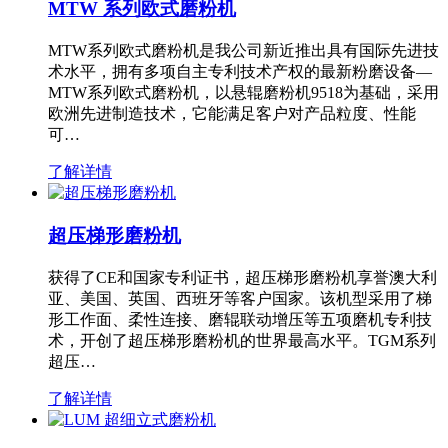
MTW 系列欧式磨粉机
MTW系列欧式磨粉机是我公司新近推出具有国际先进技
术水平，拥有多项自主专利技术产权的最新粉磨设备—
MTW系列欧式磨粉机，以悬辊磨粉机9518为基础，采用
欧洲先进制造技术，它能满足客户对产品粒度、性能
可…
了解详情
超压梯形磨粉机
获得了CE和国家专利证书，超压梯形磨粉机享誉澳大利
亚、美国、英国、西班牙等客户国家。该机型采用了梯
形工作面、柔性连接、磨辊联动增压等五项磨机专利技
术，开创了超压梯形磨粉机的世界最高水平。TGM系列
超压…
了解详情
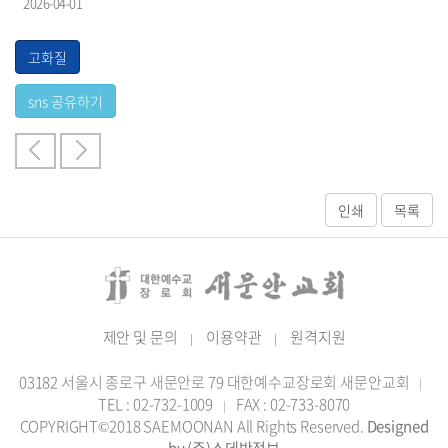
2026-04-01
제안 및 문의
이용약관
원격지원
|
|
03182 서울시 종로구 새문안로 79 대한예수교장로회 새문안교회
|
TEL : 02-732-1009
FAX : 02-733-8070
|
COPYRIGHT©2018 SAEMOONAN All Rights Reserved.
Designed
by (주)스데반정보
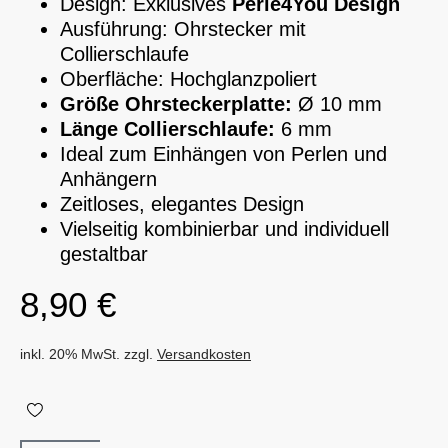
Design: Exklusives
Perle4You Design
Ausführung: Ohrstecker mit
Collierschlaufe
Oberfläche: Hochglanzpoliert
Größe Ohrsteckerplatte:
Ø 10 mm
Länge Collierschlaufe:
6 mm
Ideal zum Einhängen von Perlen und
Anhängern
Zeitloses, elegantes Design
Vielseitig kombinierbar und individuell
gestaltbar
8,90
€
inkl. 20% MwSt. zzgl.
Versandkosten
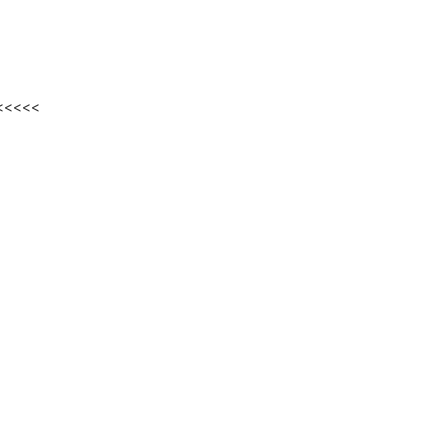
<<<<<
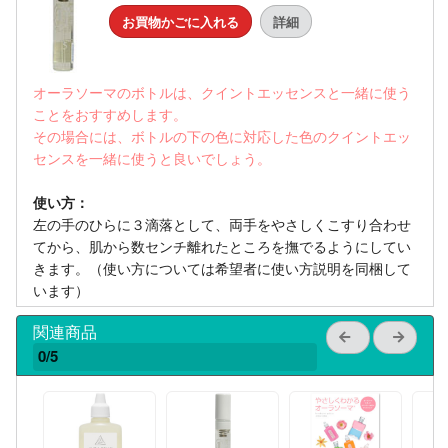
お買物かごに入れる
詳細
オーラソーマのボトルは、クイントエッセンスと一緒に使う
ことをおすすめします。
その場合には、ボトルの下の色に対応した色のクイントエッ
センスを一緒に使うと良いでしょう。
使い方：
左の手のひらに３滴落として、両手をやさしくこすり合わせ
てから、肌から数センチ離れたところを撫でるようにしてい
きます。（使い方については希望者に使い方説明を同梱して
います）
関連商品
0/5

> _About this task_
Give a verbatim transcription of the entries, leaving out the pictures.

> _Exercise answer_
MTW 系列欧式磨粉机
MTW系列欧式磨粉机是我公司新近推出具有国际先进技
术水平，拥有多项自主专利技术产权的最新粉磨设备—
MTW系列欧式磨粉机，以悬辊磨粉机9518为基础，采用
欧洲先进制造技术，它能满足客户对产品粒度、性能
可…
了解详情
超压梯形磨粉机
获得了CE和国家专利证书，超压梯形磨粉机享誉澳大利
亚、美国、英国、西班牙等客户国家。该机型采用了梯
形工作面、柔性连接、磨辊联动增压等五项磨机专利技
术，开创了超压梯形磨粉机的世界最高水平。TGM系列
超压…
了解详情
2026-04-01
제안 및 문의
이용약관
원격지원
|
|
03182 서울시 종로구 새문안로 79 대한예수교장로회 새문안교회
|
TEL : 02-732-1009
FAX : 02-733-8070
|
COPYRIGHT©2018 SAEMOONAN All Rights Reserved.
Designed
by (주)스데반정보
Design: Exklusives
Perle4You Design
Ausführung: Ohrstecker mit
Collierschlaufe
Oberfläche: Hochglanzpoliert
Größe Ohrsteckerplatte:
Ø 10 mm
Länge Collierschlaufe:
6 mm
Ideal zum Einhängen von Perlen und
Anhängern
Zeitloses, elegantes Design
Vielseitig kombinierbar und individuell
gestaltbar
8,90
€
inkl. 20% MwSt. zzgl.
Versandkosten
<<<<<
お買物かごに入れる
詳細
オーラソーマのボトルは、クイントエッセンスと一緒に使う
ことをおすすめします。
その場合には、ボトルの下の色に対応した色のクイントエッ
センスを一緒に使うと良いでしょう。
使い方：
左の手のひらに３滴落として、両手をやさしくこすり合わせ
てから、肌から数センチ離れたところを撫でるようにしてい
きます。（使い方については希望者に使い方説明を同梱して
います）
関連商品
0/5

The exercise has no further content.